April 17, 2024

Automating reproduction is just over the horizon

IVF is expensive and few can afford it. So scientists and investors are working hard on new technologies which will automate the process.

According to a survey of IVF start-ups in MIT Technology Review by Antonio Regalado, only about 500,000 IVF babies are born around the world annually. Investors are keen to see that number increase. “How do we go from half a million babies a year to 30 million?’” wonders David Sable, a former IVF doctor who now runs an investment fund. “You can’t if you run each lab like a bespoke, artisanal kitchen, and that is the challenge facing IVF. It’s been 40 years of outstanding science and really mediocre systems engineering.”
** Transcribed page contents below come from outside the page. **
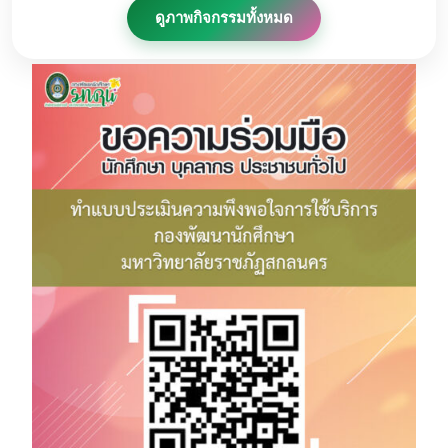
ดูภาพกิจกรรมทั้งหมด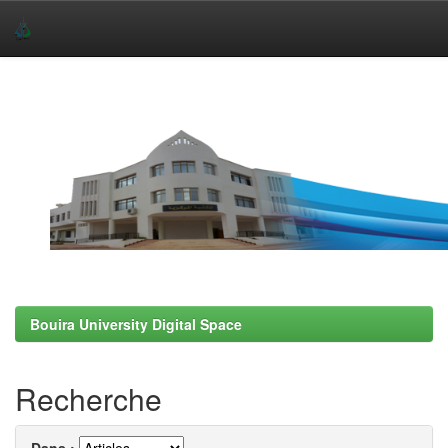
Skip
navigation
Bouira University Digital Space
Recherche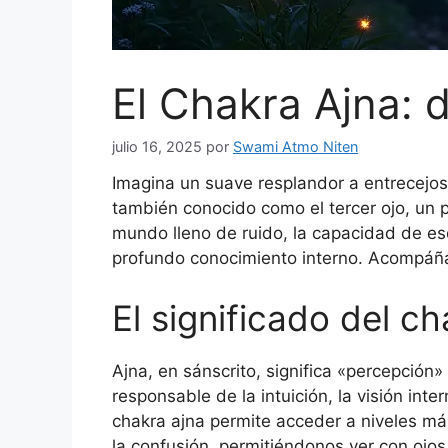
El Chakra Ajna: d
julio 16, 2025
por
Swami Atmo Niten
Imagina un suave resplandor a entrecejos, 
también conocido como el tercer ojo, un 
mundo lleno de ruido, la capacidad de escu
profundo conocimiento interno. Acompáñam
El significado del ch
Ajna, en sánscrito, significa «percepción»
responsable de la intuición, la visión inter
chakra ajna permite acceder a niveles má
la confusión, permitiéndonos ver con ojos 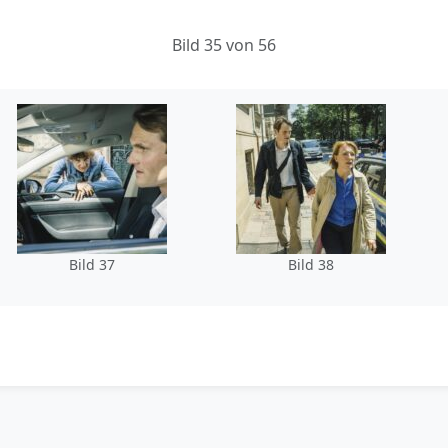
Bild 35 von 56
Bild 37
Bild 38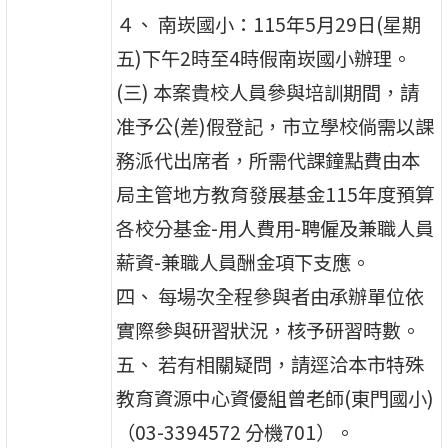
４、 南崁國小：115年5月29日(星期
五)下午2時至4時假南崁國小辦理。
(三) 本案貴校人員參與培訓期間，請
准予公(差)假登記，市立學校倘需以課
務派代出席者，所需代課鐘點費由本
局主管地方教育發展基金115年度預算
各校分基金-用人費用-聘僱及兼職人員
薪資-兼職人員酬金項下支應。
四、 每場次全程參與者由承辦單位依
實際參與研習狀況，核予研習時數。
五、 若有相關疑問，請逕洽本市特殊
教育資源中心資優組曾老師(東門國小)
（03-3394572 分機701）。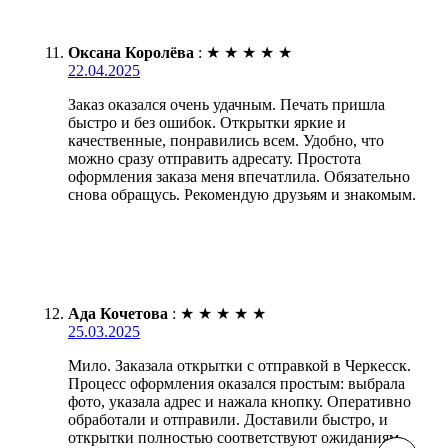
Оксана Королёва
:
★
★
★
★
★
22.04.2025
Заказ оказался очень удачным. Печать пришла
быстро и без ошибок. Открытки яркие и
качественные, понравились всем. Удобно, что
можно сразу отправить адресату. Простота
оформления заказа меня впечатлила. Обязательно
снова обращусь. Рекомендую друзьям и знакомым.
Ада Кочетова
:
★
★
★
★
★
25.03.2025
Мило. Заказала открытки с отправкой в Черкесск.
Процесс оформления оказался простым: выбрала
фото, указала адрес и нажала кнопку. Оперативно
обработали и отправили. Доставили быстро, и
открытки полностью соответствуют ожиданиям.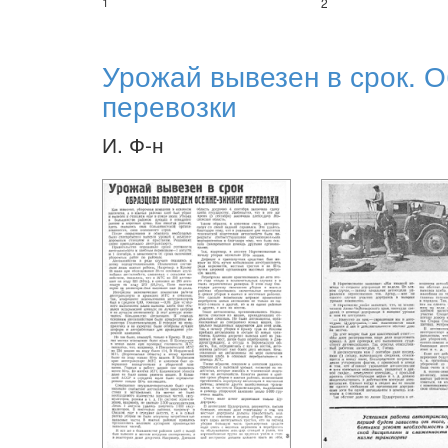
1
2
Урожай вывезен в срок. 
перевозки
И. Ф-н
Already, Regalado reports, the first babies conceived by a robot have been born. Some scientists look forward to automating the whole process of fertilising eggs and nurturing embryos.
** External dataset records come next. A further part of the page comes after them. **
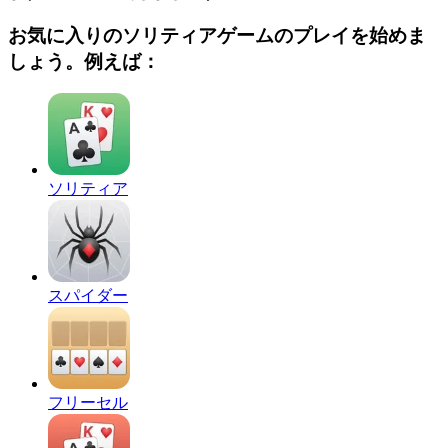
お気に入りのソリティアゲームのプレイを始めま
しょう。例えば：
ソリティア
スパイダー
フリーセル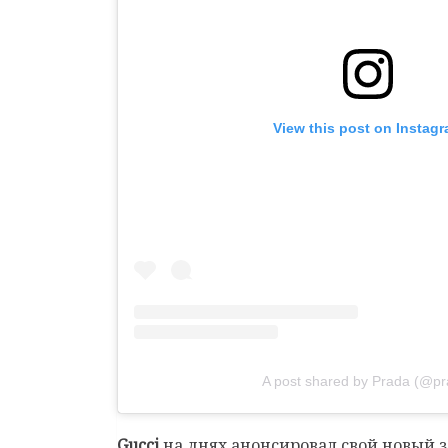
View this post on Instag
A post shared by Prada (@pr
Gucci
на днях анонсировал свой новый за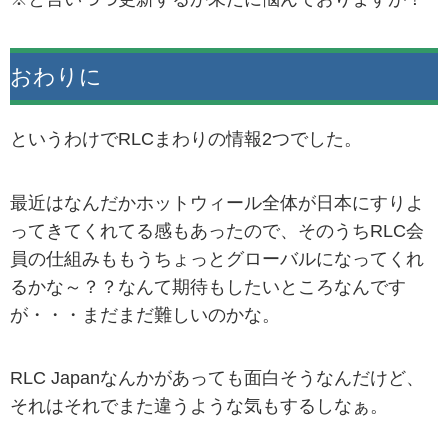
おわりに
というわけでRLCまわりの情報2つでした。
最近はなんだかホットウィール全体が日本にすりよ
ってきてくれてる感もあったので、そのうちRLC会
員の仕組みももうちょっとグローバルになってくれ
るかな～？？なんて期待もしたいところなんです
が・・・まだまだ難しいのかな。
RLC Japanなんかがあっても面白そうなんだけど、
それはそれでまた違うような気もするしなぁ。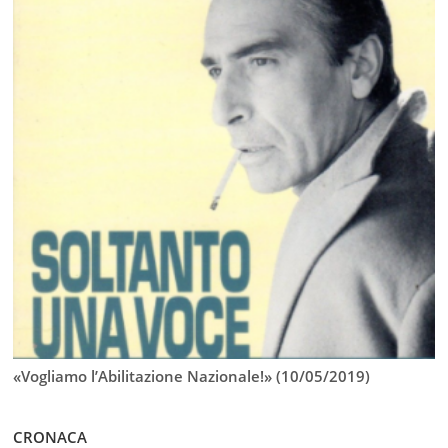
«Vogliamo l’Abilitazione Nazionale!» (10/05/2019)
CRONACA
If costs come down, the IVF market could grow enormously.

“It’s nearly certain that the IVF industry could grow to five or 10 times its current size. In the US, fewer than 2% of kids are born this way, but in Denmark, where the procedure is free and encouraged, the figure is near 10%.”
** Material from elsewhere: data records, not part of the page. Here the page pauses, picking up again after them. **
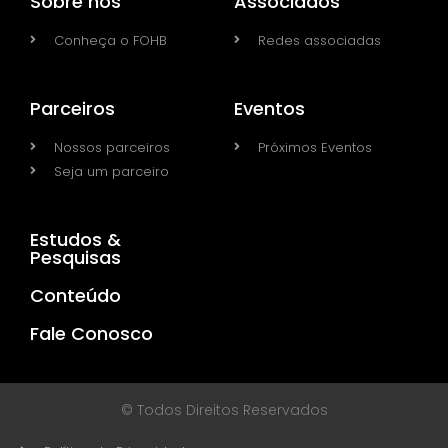
Sobre nós
Associados
Conheça o FOHB
Redes associadas
Parceiros
Eventos
Nossos parceiros
Próximos Eventos
Seja um parceiro
Estudos &
Pesquisas
Conteúdo
Fale Conosco
© Todos Direitos Reservados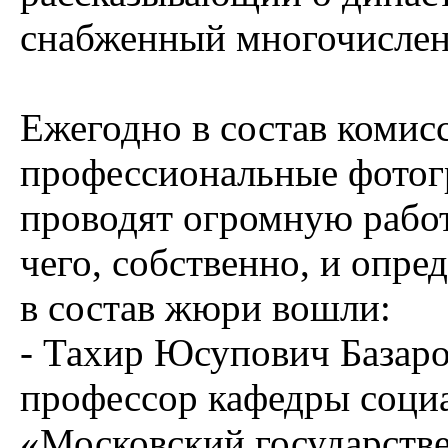
снабженный многочисле
Ежегодно в состав комис
профессиональные фотог
проводят огромную работ
чего, собственно, и опре
в состав жюри вошли:
- Тахир Юсупович Базаро
профессор кафедры соц
«Московский государств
“That is the true demand,” says Alan Murray, an entrepreneur with a background in software and co-working spaces who cofounded Conceivable with his business partner, Joshua Abram. “The challenge is that these wonderful rich and eccentric countries can do it, but the rest of the world cannot. But they have demonstrated the true human need,” he says. “What they have done with money, we need to do with technology.”

And new techniques could become available:

For some proponents of IVF automation, an even wilder future awaits. By giving over conception to machines, automation could speed the introduction of still-controversial techniques such as genome editing, or advanced methods of creating eggs from stem cells.

Although Munné says Overture Life has no plans to modify the genetic makeup of children, he allows it would be a simple matter to use the sperm-injecting robot for that purpose, since it could dispense precise amounts of gene-editing chemicals into an egg. “It should be very easy to add to the machine,” he says.

Even more speculative technology is on the horizon. Fertility machines could gradually evolve into artificial wombs, with children gestated in scientific centers until birth. “I do believe we are going to get there,” says Thompson. “There is credible evidence that what we thought was impossible is not so impossible.”